You'll be rewarded if you do, though. The rest of the 500 package remains largely the same as ever, which means it's a fine little city car. It doesn't have the best chassis in the world - the larger, more expensive and similarly stylish MINI is ahead on this score - but as it only clocks in at 940kg and it has a 2.3-metre wheelbase, the 500 is pretty good fun to chuck about in the lanes. It resists understeer rather well and proves to be reasonably grippy to boot, which makes maintaining pace an entertaining game, despite the fact the steering is airy-fairy and there's a fair amount of body roll. Also, you'll want to select Sport mode all of the time instead of Eco, because in the latter the throttle response is dreadfully woolly.

Not that the TwinAir 105 is underpowered for its size, however, because this is the fastest 500 short of an Abarth model. It still doesn't like to rev out to the optimistic redline on the tachometer, as once you pass 5,500rpm the power drops away alarmingly and the Fiat begins to wheeze. But shifting earlier brings suitably decent acceleration and that superb two-pot gargle; the 500 TwinAir truly doesn't sound like anything else on the roads, save for other Fiats with the two-cylinder engine. Better than that, compared to the 85hp pre-facelift 500 TwinAir we drove a few years back, the extra 20hp makes a big difference on the motorway. The 105hp car is much more comfortable amid the 2.0-litre diesel execs barrelling along our motorways, although - as with all TwinAirs - once you start driving it quickly, the fuel economy tumbles. We'd been seeing more than 50mpg until a 220-mile return trip to Stansted dropped that to 48.5mpg (recorded across 400 miles at 45mph average).

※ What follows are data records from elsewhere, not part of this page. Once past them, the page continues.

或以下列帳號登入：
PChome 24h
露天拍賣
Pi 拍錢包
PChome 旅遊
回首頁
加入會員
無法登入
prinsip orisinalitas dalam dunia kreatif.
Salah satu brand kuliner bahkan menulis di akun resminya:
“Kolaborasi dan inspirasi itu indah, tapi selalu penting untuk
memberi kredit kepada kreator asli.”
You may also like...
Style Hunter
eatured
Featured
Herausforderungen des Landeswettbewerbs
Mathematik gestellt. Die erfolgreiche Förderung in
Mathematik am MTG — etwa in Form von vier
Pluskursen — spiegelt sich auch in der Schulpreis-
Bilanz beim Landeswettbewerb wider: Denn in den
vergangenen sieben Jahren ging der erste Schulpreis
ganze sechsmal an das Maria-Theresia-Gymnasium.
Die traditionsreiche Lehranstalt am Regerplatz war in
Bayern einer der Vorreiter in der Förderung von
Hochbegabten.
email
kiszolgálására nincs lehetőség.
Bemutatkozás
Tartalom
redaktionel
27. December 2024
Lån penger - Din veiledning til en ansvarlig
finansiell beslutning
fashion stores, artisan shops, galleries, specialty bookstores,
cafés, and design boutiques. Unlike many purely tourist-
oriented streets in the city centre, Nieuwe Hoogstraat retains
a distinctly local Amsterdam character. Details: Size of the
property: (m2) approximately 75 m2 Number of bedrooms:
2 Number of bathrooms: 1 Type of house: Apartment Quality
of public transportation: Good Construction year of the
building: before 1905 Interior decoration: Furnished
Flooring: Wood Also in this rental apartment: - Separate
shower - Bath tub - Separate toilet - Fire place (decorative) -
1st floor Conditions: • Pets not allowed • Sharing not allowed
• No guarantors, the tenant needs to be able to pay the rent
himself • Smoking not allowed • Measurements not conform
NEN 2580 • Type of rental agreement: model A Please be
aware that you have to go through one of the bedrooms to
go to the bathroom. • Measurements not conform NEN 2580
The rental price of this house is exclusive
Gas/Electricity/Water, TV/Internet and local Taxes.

Nevertheless, as there are no longer any diesel options in the 500's line-up, this is about as good as you're going to get.

Modest the makeover may have been, but once again Fiat has done enough to keep this nine-year-old 500 feeling fresh. It's still the most charismatic machine in its class, especially with that magnificent 105hp TwinAir engine, but you'll need to pay quite a lot of money to get a car in a similar specification to our test vehicle, and you sacrifice a lot of practicality in terms of rear seat and boot space (185 litres!) compared to rivals as a result. Still, we don't expect that will hurt the Fiat 500's showroom appeal. Just make sure you don't buy one in Glam Coral pink and you'll be fine.

Alternatives:

Hyundai i10: Such is the pace of change in this sector that the i10 feels like an old friend - we still love it due to its sharp styling, appealing interior and superb refinement.

Toyota Aygo: Funky X-faced exterior makes this the most interesting of the PSA/Toyota tiny tots. Not as nice inside or to drive as the 500 TwinAir, but considerably cheaper.

Volkswagen Up: Volkswagen has updated its Up and as ever, it remains a classy if pricey machine, yet lacking the charm of the Fiat 500.